§ The problem: Only the lines from the one containing "common in Italian" through the end of the data below should be copied, each exactly as written and with both ends kept.

===== Supplied material =====

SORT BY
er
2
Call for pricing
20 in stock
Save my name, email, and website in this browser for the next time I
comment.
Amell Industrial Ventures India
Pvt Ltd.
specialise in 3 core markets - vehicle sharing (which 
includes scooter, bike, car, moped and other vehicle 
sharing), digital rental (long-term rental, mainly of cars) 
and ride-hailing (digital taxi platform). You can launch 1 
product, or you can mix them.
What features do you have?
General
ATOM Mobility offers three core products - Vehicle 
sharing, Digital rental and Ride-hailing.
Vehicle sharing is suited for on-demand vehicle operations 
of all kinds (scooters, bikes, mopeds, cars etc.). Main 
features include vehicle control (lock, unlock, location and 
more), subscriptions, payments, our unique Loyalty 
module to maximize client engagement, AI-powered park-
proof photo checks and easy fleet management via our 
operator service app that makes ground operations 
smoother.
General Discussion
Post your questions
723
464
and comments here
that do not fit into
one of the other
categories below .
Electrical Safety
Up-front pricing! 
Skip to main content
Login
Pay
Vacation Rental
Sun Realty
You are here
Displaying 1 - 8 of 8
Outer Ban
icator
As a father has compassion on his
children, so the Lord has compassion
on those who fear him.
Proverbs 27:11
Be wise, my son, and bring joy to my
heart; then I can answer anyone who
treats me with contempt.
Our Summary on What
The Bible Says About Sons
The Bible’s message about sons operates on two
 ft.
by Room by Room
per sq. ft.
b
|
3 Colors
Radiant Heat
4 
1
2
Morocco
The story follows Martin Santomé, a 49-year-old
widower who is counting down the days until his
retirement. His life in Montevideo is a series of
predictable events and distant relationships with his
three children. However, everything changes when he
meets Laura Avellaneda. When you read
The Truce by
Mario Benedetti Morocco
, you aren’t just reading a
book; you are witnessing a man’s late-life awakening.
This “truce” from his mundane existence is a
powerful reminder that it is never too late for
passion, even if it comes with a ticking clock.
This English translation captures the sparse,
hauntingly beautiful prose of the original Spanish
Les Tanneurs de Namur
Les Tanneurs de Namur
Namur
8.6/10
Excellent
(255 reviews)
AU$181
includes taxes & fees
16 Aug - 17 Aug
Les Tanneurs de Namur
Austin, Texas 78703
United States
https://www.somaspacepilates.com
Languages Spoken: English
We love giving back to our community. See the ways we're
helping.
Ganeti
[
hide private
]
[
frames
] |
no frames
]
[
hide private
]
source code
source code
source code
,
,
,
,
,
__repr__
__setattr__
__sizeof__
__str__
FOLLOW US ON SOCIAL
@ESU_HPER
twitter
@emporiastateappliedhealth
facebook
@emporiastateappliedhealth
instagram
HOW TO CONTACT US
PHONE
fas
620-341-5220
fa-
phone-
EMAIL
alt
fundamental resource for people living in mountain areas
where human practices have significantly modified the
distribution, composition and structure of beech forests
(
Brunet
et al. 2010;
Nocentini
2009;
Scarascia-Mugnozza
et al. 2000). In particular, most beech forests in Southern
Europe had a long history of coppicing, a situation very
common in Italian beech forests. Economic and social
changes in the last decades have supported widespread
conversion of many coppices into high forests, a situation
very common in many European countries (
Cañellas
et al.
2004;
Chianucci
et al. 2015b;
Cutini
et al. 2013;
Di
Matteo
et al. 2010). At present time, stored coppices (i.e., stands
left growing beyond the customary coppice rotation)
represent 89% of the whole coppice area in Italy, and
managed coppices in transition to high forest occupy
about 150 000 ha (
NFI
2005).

=====

§ Solution to this task:
common in Italian beech forests. Economic and social
changes in the last decades have supported widespread
conversion of many coppices into high forests, a situation
very common in many European countries (
Cañellas
et al.
2004;
Chianucci
et al. 2015b;
Cutini
et al. 2013;
Di
Matteo
et al. 2010). At present time, stored coppices (i.e., stands
left growing beyond the customary coppice rotation)
represent 89% of the whole coppice area in Italy, and
managed coppices in transition to high forest occupy
about 150 000 ha (
NFI
2005).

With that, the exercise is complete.